Is there an England/Scotland split do you think? It looks as though the Scottish posters are describing a more relaxed attitude than the English. I live in a Scottish city and its pretty normal for upper primary school kids to be going about their business sans grown ups in the residental neighbourhoods. I can't really remember the same when I lived in the South East of England but that might just have been because I wasn't really paying attention to that section of society at that time.
Does look like there’s some England/Scotland split. My DC’s school says they need to be collected by a parent in P1 and 2, but they can make their own way from P3 (age 7/8) and quite a few do. By P6 most kids who walk are doing it alone unless a parent has younger siblings to get too. I like it in principle, although the number of idiot drivers around the school worries me.
ancientgran · 02/04/2022 09:14

My husband swears he went to and from school alone when he was 5. He had to catch two buses each way. It would have been the early 50s and busy area in a big city.

CharityShopChic · 02/04/2022 09:15

This isn't a "thing" in Scotland. There are no rules about who can and can't walk home from school on their own, it's left entirely up to the parents.
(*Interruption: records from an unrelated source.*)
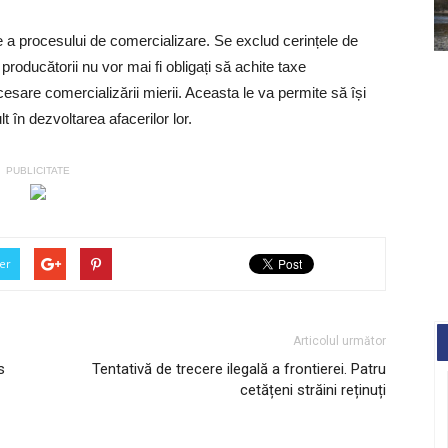
re a procesului de comercializare. Se exclud cerințele de
producătorii nu vor mai fi obligați să achite taxe
sare comercializării mierii. Aceasta le va permite să își
 în dezvoltarea afacerilor lor.
PUBLICITATE
er
Articolul următor
s
Tentativă de trecere ilegală a frontierei. Patru
cetățeni străini reținuți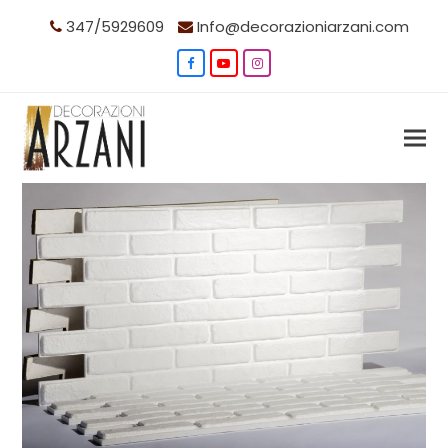
347/5929609
Info@decorazioniarzani.com
Facebook
YouTube
Instagram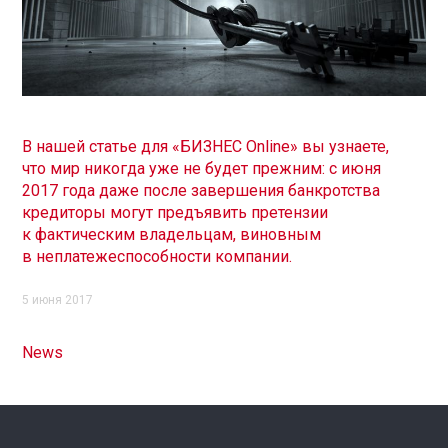
В нашей статье для «БИЗНЕС Online» вы узнаете,
что мир никогда уже не будет прежним: с июня
2017 года даже после завершения банкротства
кредиторы могут предъявить претензии
к фактическим владельцам, виновным
в неплатежеспособности компании.
5 июня 2017
News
Usually for the smallest children the teacher will make sure the child can see who is picking them up before sending them off, but some might walk home with a 10 or 11 year old sibling.

We live very close to school - literally a 1 minute walk down a path - and my kids would come home on their own from day 1.

It seems very odd to me that schools in England are insisting on older children being picked up. No idea how old year 5/6 is, assuming 10 ish?

randomsabreuse · 02/04/2022 09:16

In Scotland, particularly in areas where there are several small schools and thus small catchments it makes more sense for kids to walk home alone. In our old place there was one main road crossing to get to the school - it has a lollipop lady. New place is opposite direction same school. There's a lollipop lady right outside leading to a housing estate - I'd happily let DC walk home to that estate from pretty young but not beyond because of an unpattrolled road just on the edge of catchment. 1 P2 goes home alone but parent has to wave from the front door before they're released... so they're VERY close.

In England with the less solid catchments there's much more traffic and fewer kids walking - and obviously more parking chaos!

AndAsIfByMagic · 02/04/2022 09:17

How odd.

Both DSs walked on their own to and from with friends from the age of 8. We're quite rural but the roads are busy at peak times. They knew how to use the crossing and crossed together where there wasn't one.

I was the same age when I did the same.

JustLyra · 02/04/2022 09:17

@zoeFromCity

How can the school enforce it? If the parent instructs in writing that the children is to leave, what legal ground would the school have to keep the child back?
They can’t.

If they have genuine concerns they can contact SS. It would take a massively dangerous route, and probably other major issues, for SS to actually get involved though.

TheWayOfTheWorld · 02/04/2022 09:17

I walked home by myself when I was 7 (yr 3, in the 80s).

DCs school: norm is yr 5, but some of the yr 5/6s are allowed to collect and walk with siblings in yr 3 and 4. But that's on a case by case basis and depends on how far home is etc.

Amymegandbethandjo · 02/04/2022 09:17

@ancientgran

My husband swears he went to and from school alone when he was 5. He had to catch two buses each way. It would have been the early 50s and busy area in a big city.
He probably did. The Beaumont disappearances were 1966 and that involved very young children alone on a beach and getting on and off buses here

I know that’s Australia but I don’t think the attitudes were hugely different.

ancientgran · 02/04/2022 09:17

@zoeFromCity

How can the school enforce it? If the parent instructs in writing that the children is to leave, what legal ground would the school have to keep the child back?
They can't can they. When my younger two were at primary in the 90s we were told they can't go home for lunch, well yes they could, and they couldn't walk alone at 8 and yes they could do that as well.

I always find it funny the things schools think they can dictate and the things they claim they can do nothing about.